4) The SEC is supposed to put out any rule or proposed modification to a rule for comment before enacting or modifying the rule. The infamous grandfather provision/addition to Reg SHO never got that scrutiny. Thus, it is in violation of the SEC's own accepted practices and procedures, as well as required conduct. Which raises serious questions as to whether it is even lawful. I maintain it isn't - the SEC cannot exempt acts that harm investors, grandfathering delivery failure harms investors (who paid money for stock that was never delivered to them and is thus sanctioned to never have to be delivered, effectively legalizing the refusal of property rights to those who paid for them), thus grandfathering is in conflict with Section 36 and the SEC's exemption abilities.
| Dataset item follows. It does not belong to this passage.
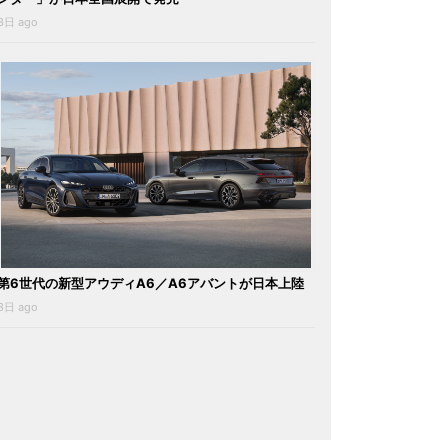
3日 ago
第6世代の新型アウディA6／A6アバントが日本上陸
3日 ago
That nobody has brought this up is scary. When a regulator can ignore its own rules and create de facto law via proclamation and edict, versus any semblance of process, we have a big problem.

So in short (or only sort of long) the SEC isn't allowed to exempt activity that harms investors (which it has), isn't allowed to rewrite the 1933 Act to suit its masters on Wall Street's desired ends (which it has), and isn't allowed to give them all get out of jail free cards for deeds that have harmed investors (which it did).

And this comment period is nothing more than a sham to stall any action, and to get comments that represent Wall Street's agenda into the official record long after the window for doing so closed. It is disgraceful, offers no new illumination on the issues it claims to be concerned about, and is a shabby attempt to yet further delay any semblance of fairness returning to the market.